Exactly retype the lines from the top of the data through the line containing "でくれるような肌触りが魅力です。", leaving out every picture.

[Saved data entries]
┏━━
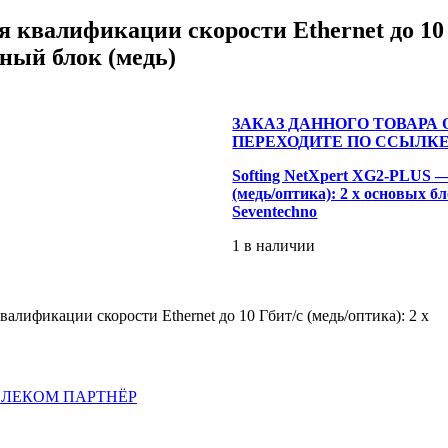
 квалификации скорости Ethernet до 10 Г
нный блок (медь)
ЗАКАЗ ДАННОГО ТОВАРА
ПЕРЕХОДИТЕ ПО ССЫЛКЕ
Softing NetXpert XG2-PLUS —
(медь/оптика): 2 x основых б
Seventechno
1 в наличии
валификации скорости Ethernet до 10 Гбит/с (медь/оптика): 2 x
ЕЛЕКОМ ПАРТНЁР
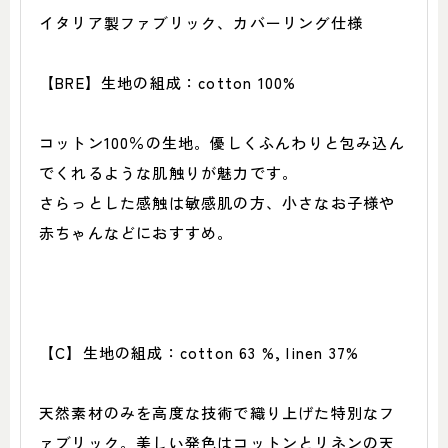
イタリア製ファブリック、カバーリング仕様
【BRE】生地の組成：cotton 100%
コットン100％の生地。優しくふんわりと包み込ん
でくれるような肌触りが魅力です。
さらっとした感触は敏感肌の方、小さなお子様や
赤ちゃんなどにおすすめ。
【C】生地の組成：cotton 63 %, linen 37%
天然素材のみを高度な技術で織り上げた特別なフ
ァブリック。美しい発色はコットンとリネンの天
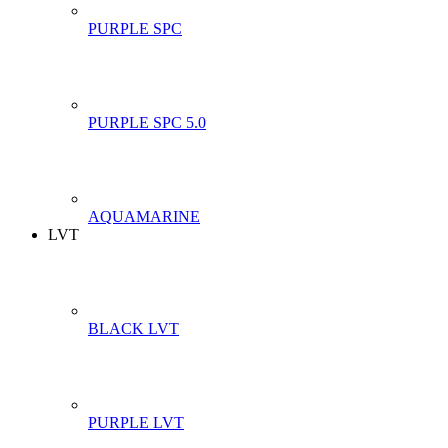
PURPLE SPC
PURPLE SPC 5.0
AQUAMARINE
LVT
BLACK LVT
PURPLE LVT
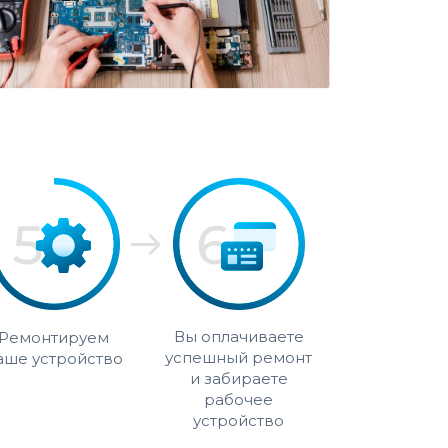
Вы оплачиваете
Ремонтируем
успешный ремонт
аше устройство
и забираете
рабочее
устройство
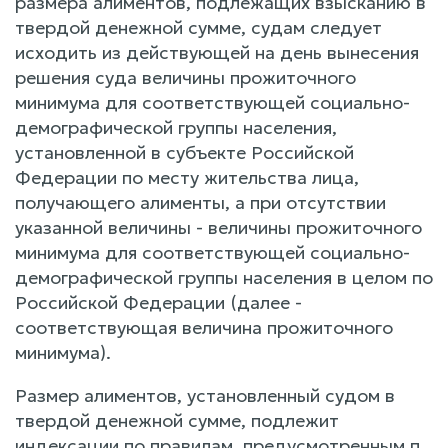
размера алиментов, подлежащих взысканию в
твердой денежной сумме, судам следует
исходить из действующей на день вынесения
решения суда величины прожиточного
минимума для соответствующей социально-
демографической группы населения,
установленной в субъекте Российской
Федерации по месту жительства лица,
получающего алименты, а при отсутствии
указанной величины - величины прожиточного
минимума для соответствующей социально-
демографической группы населения в целом по
Российской Федерации (далее -
соответствующая величина прожиточного
минимума).
Размер алиментов, установленный судом в
твердой денежной сумме, подлежит
индексации по правилам, предусмотренным п.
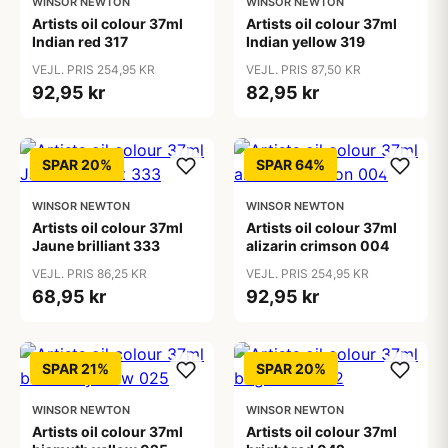
WINSOR NEWTON
WINSOR NEWTON
Artists oil colour 37ml
Artists oil colour 37ml
Indian red 317
Indian yellow 319
VEJL. PRIS 254,95 KR
VEJL. PRIS 87,50 KR
92,95 kr
82,95 kr
SPAR 20%
SPAR 64%
WINSOR NEWTON
WINSOR NEWTON
Artists oil colour 37ml
Artists oil colour 37ml
Jaune brilliant 333
alizarin crimson 004
VEJL. PRIS 86,25 KR
VEJL. PRIS 254,95 KR
68,95 kr
92,95 kr
SPAR 21%
SPAR 20%
WINSOR NEWTON
WINSOR NEWTON
Artists oil colour 37ml
Artists oil colour 37ml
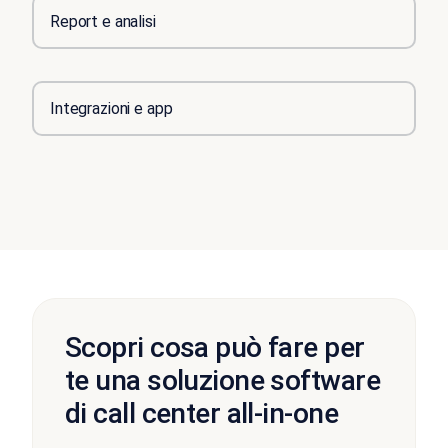
Report e analisi
Integrazioni e app
Scopri cosa può fare per
te una soluzione software
di call center all-in-one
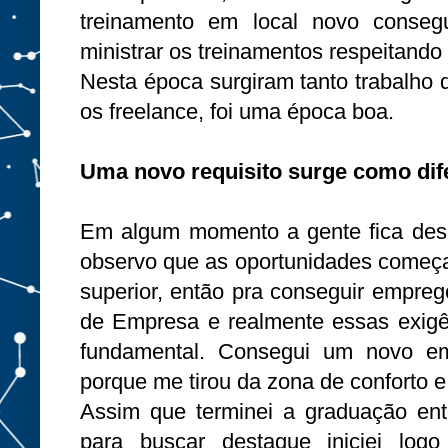
treinamento em local novo conseg
ministrar os treinamentos respeitando
Nesta época surgiram tanto trabalho 
os freelance, foi uma época boa.
Uma novo requisito surge como dif
Em algum momento a gente fica des
observo que as oportunidades começa
superior, então pra conseguir empreg
de Empresa e realmente essas exigê
fundamental. Consegui um novo e
porque me tirou da zona de conforto 
Assim que terminei a graduação en
para buscar destaque iniciei l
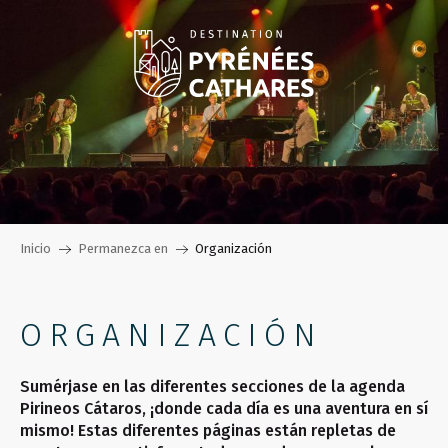
Aller
au
contenu
principal
Inicio
Permanezca en
Organización
ORGANIZACIÓN
Sumérjase en las diferentes secciones de la agenda
Pirineos Cátaros, ¡donde cada día es una aventura en sí
mismo! Estas diferentes páginas están repletas de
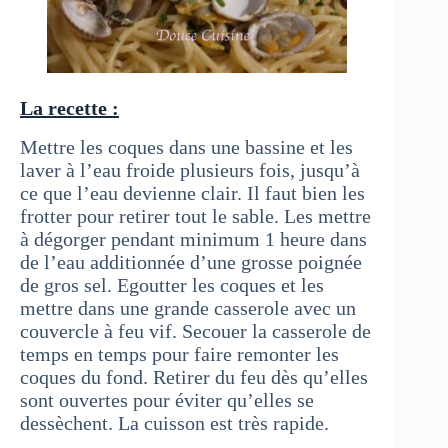
La recette :
Mettre les coques dans une bassine et les
laver à l’eau froide plusieurs fois, jusqu’à
ce que l’eau devienne clair. Il faut bien les
frotter pour retirer tout le sable. Les mettre
à dégorger pendant minimum 1 heure dans
de l’eau additionnée d’une grosse poignée
de gros sel. Egoutter les coques et les
mettre dans une grande casserole avec un
couvercle à feu vif. Secouer la casserole de
temps en temps pour faire remonter les
coques du fond. Retirer du feu dès qu’elles
sont ouvertes pour éviter qu’elles se
dessèchent. La cuisson est très rapide.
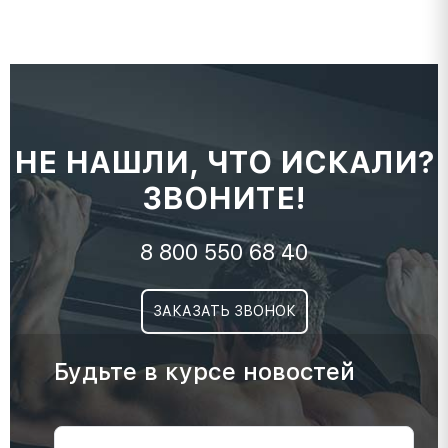
НЕ НАШЛИ, ЧТО ИСКАЛИ?
ЗВОНИТЕ!
8 800 550 68 40
ЗАКАЗАТЬ ЗВОНОК
Будьте в курсе новостей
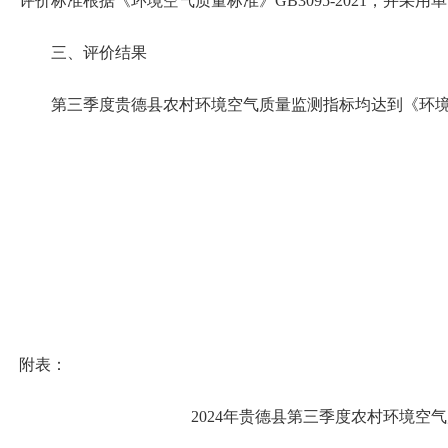
评价标准根据
《
环境空气质量标准
》
GB3095-2021，并
采用单
三、
评价结果
第三季度贵德县
农村环境空气质量
监测指标均达到
《
环
附表：
2024年贵德县第三季度农村环境空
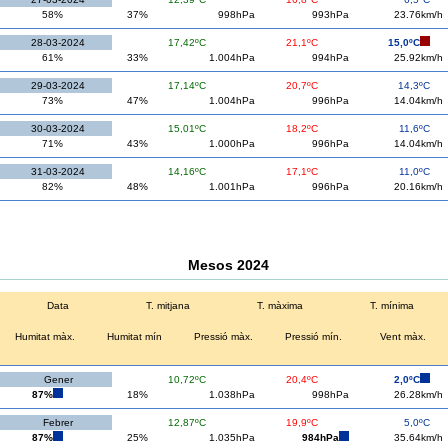
58%
37%
998hPa
993hPa
23.76km/h
28-03-2024
17,42ºC
21,1ºC
15,0ºC
61%
33%
1.004hPa
994hPa
25.92km/h
29-03-2024
17,14ºC
20,7ºC
14,3ºC
73%
47%
1.004hPa
996hPa
14.04km/h
30-03-2024
15,01ºC
18,2ºC
11,6ºC
71%
43%
1.000hPa
996hPa
14.04km/h
31-03-2024
14,16ºC
17,1ºC
11,0ºC
82%
48%
1.001hPa
996hPa
20.16km/h
Mesos 2024
Data
T. mitjana
T. màxima
T. mínima
Humitat màx.
Humitat mín
Pressió màx.
Pressió mín.
Vent màx.
Gener
10,72ºC
20,4ºC
2,0ºC
87%
18%
1.038hPa
998hPa
26.28km/h
Febrer
12,87ºC
19,9ºC
5,0ºC
87%
25%
1.035hPa
984hPa
35.64km/h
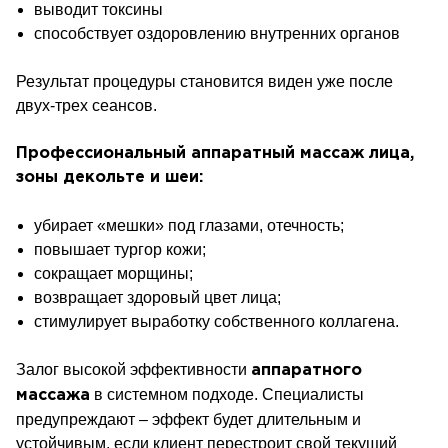
выводит токсины
способствует оздоровлению внутренних органов
Результат процедуры становится виден уже после
двух-трех сеансов.
Профессиональный
аппаратный
массаж лица,
зоны декольте и шеи:
убирает «мешки» под глазами, отечность;
повышает тургор кожи;
сокращает морщины;
возвращает здоровый цвет лица;
стимулирует выработку собственного коллагена.
Залог высокой эффективности
аппаратного
в системном подходе. Специалисты
массажа
предупреждают – эффект будет длительным и
устойчивым, если клиент перестроит свой текущий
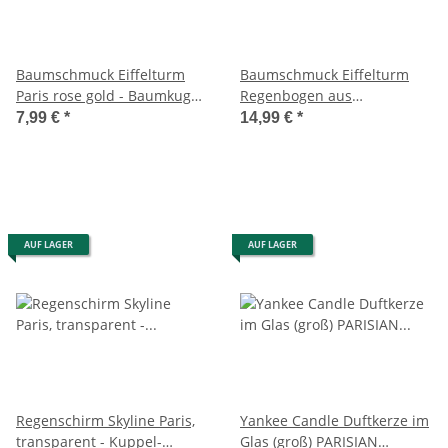
Baumschmuck Eiffelturm
Baumschmuck Eiffelturm
Paris rose gold - Baumkugel,
Regenbogen aus
Weihnachtsdeko,
Strasssteinen - Paris -
7,99 €
*
14,99 €
*
Christbaumkugel
Baumkugel,
Weihnachtsdeko Frankreich,
Christbaumkugel,
Weihnachten
AUF LAGER
AUF LAGER
Regenschirm Skyline Paris,
Yankee Candle Duftkerze im
transparent - Kuppel-
Glas (groß) PARISIAN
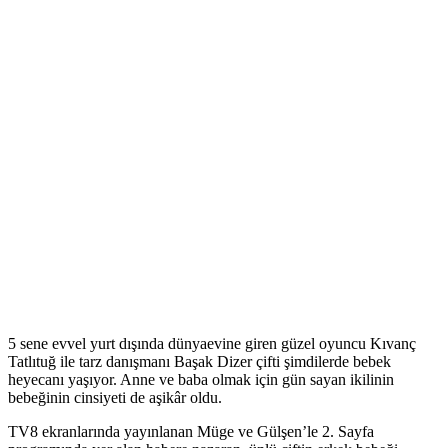
5 sene evvel yurt dışında dünyaevine giren güzel oyuncu Kıvanç
Tatlıtuğ ile tarz danışmanı Başak Dizer çifti şimdilerde bebek
heyecanı yaşıyor. Anne ve baba olmak için gün sayan ikilinin
bebeğinin cinsiyeti de aşikâr oldu.
TV8 ekranlarında yayınlanan Müge ve Gülşen’le 2. Sayfa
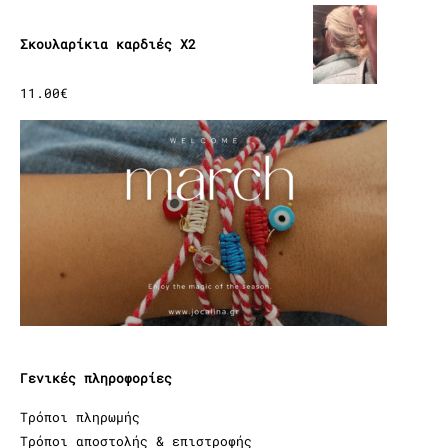
Σκουλαρίκια καρδιές X2
11.00
€
Γενικές πληροφορίες
Τρόποι πληρωμής
Τρόποι αποστολής & επιστροφής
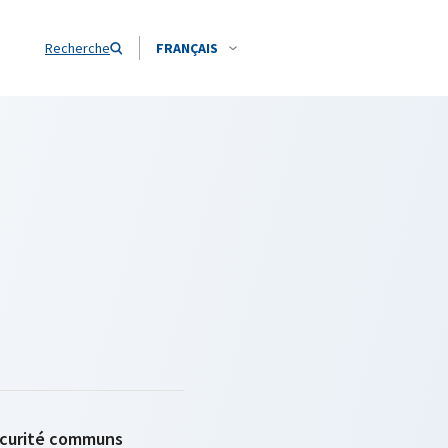
Recherche
FRANÇAIS
sécurité communs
┗━━
### SOLVED PROBLEM
 квалификации скорости Ethernet до 10 Г
нный блок (медь)
ЗАКАЗ ДАННОГО ТОВАРА
ПЕРЕХОДИТЕ ПО ССЫЛКЕ
Softing NetXpert XG2-PLUS —
(медь/оптика): 2 x основых б
Seventechno
1 в наличии
валификации скорости Ethernet до 10 Гбит/с (медь/оптика): 2 x
ЕЛЕКОМ ПАРТНЁР
イタリア製ファブリック、カバーリング仕様
【BRE】生地の組成：cotton 100%
コットン100％の生地。優しくふんわりと包み込ん
でくれるような肌触りが魅力です。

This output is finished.